2005/2006  
   
 
 



THE MEDIA, DEMOCRACY AND ELECTIONS

Georgetown Club, August 17, 2006

STATEMENT BY WESLEY GIBBINGS,

GENERAL-SECRETARY,

ASSOCIATION OF CARIBBEAN MEDIAWORKERS


I bring greetings to the Guyanese media community from the 200-plus Caribbean journalists - some of them representing media associations - who are members of the ACM community.

From Belize to The Bahamas to Suriname to Guyana, the Association of Caribbean MediaWorkers has over the past five years excited the imaginations of media people with an interest in ensuring that the environment in which they operate is both free and conducive to the promotion of high professional values.

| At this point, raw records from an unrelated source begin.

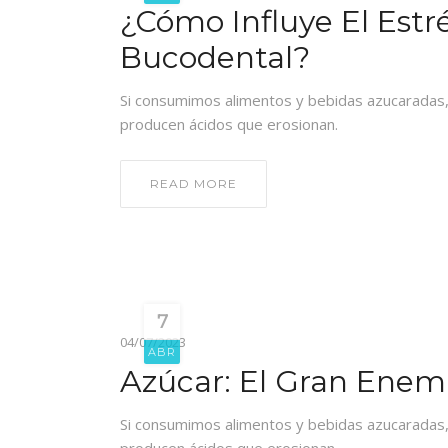
¿Cómo Influye El Estr
Bucodental?
Si consumimos alimentos y bebidas azucaradas, 
producen ácidos que erosionan.
READ MORE
7
04/07/2023
ABR
Azúcar: El Gran Enem
Si consumimos alimentos y bebidas azucaradas, 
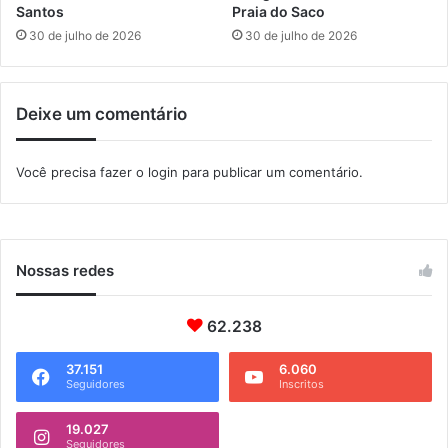
r
o
Santos
Praia do Saco
a
p
30 de julho de 2026
30 de julho de 2026
m
p
b
i
a
n
Deixe um comentário
i
g
a
P
a
Você precisa fazer o
login
para publicar um comentário.
t
i
o
M
i
Nossas redes
x
62.238
37.151
6.060
Seguidores
Inscritos
19.027
Seguidores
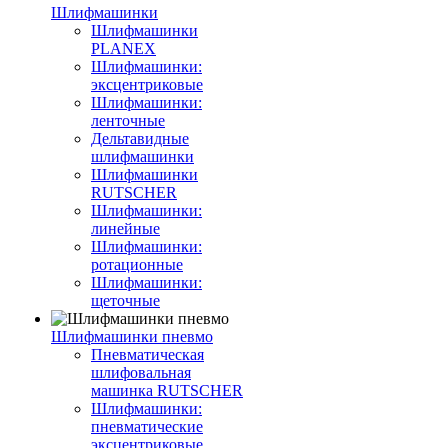
Шлифмашинки
Шлифмашинки
PLANEX
Шлифмашинки:
эксцентриковые
Шлифмашинки:
ленточные
Дельтавидные
шлифмашинки
Шлифмашинки
RUTSCHER
Шлифмашинки:
линейные
Шлифмашинки:
ротационные
Шлифмашинки:
щеточные
Шлифмашинки пневмо
Пневматическая
шлифовальная
машинка RUTSCHER
Шлифмашинки:
пневматические
эксцентриковые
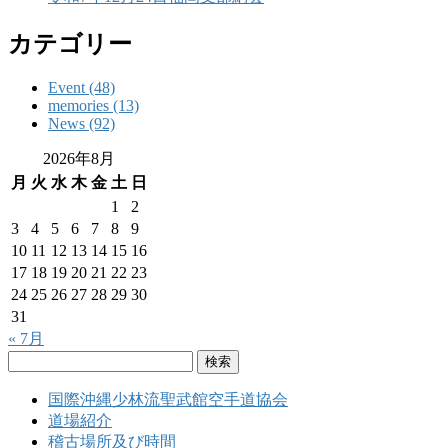
カテゴリー
Event (48)
memories (13)
News (92)
2026年8月
月
火
水
木
金
土
日
1
2
3
4
5
6
7
8
9
10
11
12
13
14
15
16
17
18
19
20
21
22
23
24
25
26
27
28
29
30
31
« 7月
検
索:
国際沖縄少林流聖武館空手道協会
道場紹介
稽古場所及び時間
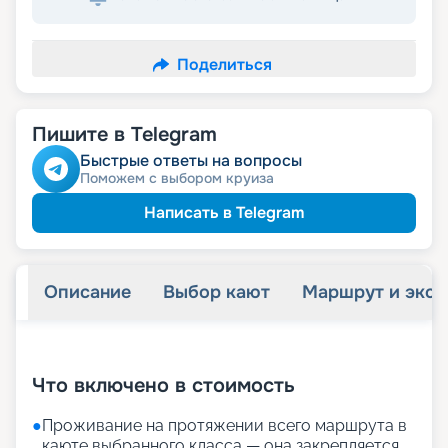
Поделиться
Пишите в Telegram
Быстрые ответы на вопросы
Поможем с выбором круиза
Написать в Telegram
Описание
Выбор кают
Маршрут и экск
+
25
фотографий
Что включено в стоимость
●
Проживание на протяжении всего маршрута в
каюте выбранного класса — она закрепляется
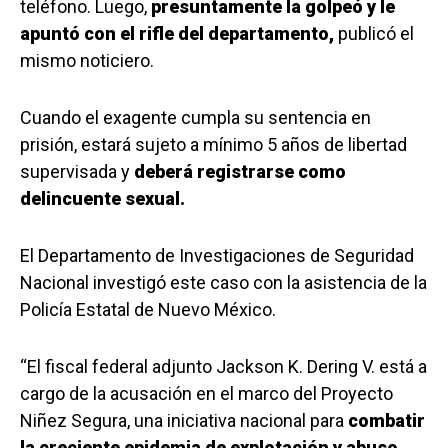
teléfono. Luego,
presuntamente la golpeó y le
apuntó con el rifle del departamento,
publicó el
mismo noticiero.
Cuando el exagente cumpla su sentencia en
prisión, estará sujeto a mínimo 5 años de libertad
supervisada y
deberá registrarse como
delincuente sexual.
El Departamento de Investigaciones de Seguridad
Nacional investigó este caso con la asistencia de la
Policía Estatal de Nuevo México.
“El fiscal federal adjunto Jackson K. Dering V. está a
cargo de la acusación en el marco del Proyecto
Niñez Segura, una iniciativa nacional para
combatir
la creciente epidemia de explotación y abuso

Guyana has a special place in our collective hearts, mine in particular, since it was from here the Caribbean has been provided with some of our finest media practitioners. We think of Fr. Andrew Morrison, Hubert Williams, Rickey Singh, Ric Mentus, Sandra Baptiste and Hugh Hamilton. There are always dangers in providing such a listing so I know there are many more names on your lips at this very moment – and some who would have preferred that I had not gone there at all.

But, during my time here 10 years ago, I was able to meet the late Patrick Denny and I came to know, even better, people like Cecil Griffith and Orin Gordon among others.

Guyana is also special because its media development has followed a rather unique path in the Caribbean context. Where now, the challenge of radio formats accompanies rapid growth in the broadcasting industry in Trinidad, Jamaica and most of the Eastern Caribbean; in Guyana that challenge resides in the arena of television. A situation that has prevailed for at least the past 10 years.

In Guyana, there is also the experience of a longstanding state-run newspaper and a tradition of print media that is unparalleled in most other countries within CARICOM. Some say it is a dying art, but people here read newspapers and take them very seriously. They serve as instruments of validation and have played an important role in defining the social and political agenda, though not necessarily setting it.

The question today is: what now?

To the extent that it is at all possible to imagine that the design of the wider society is separable from the mechanics of mass media in Guyana, we believe people in the media here have the option of forging a new direction for themselves and, consequently, for the nation. However clumsily we have negotiated the past, we have a chance now to move forward under terms that are of our own design.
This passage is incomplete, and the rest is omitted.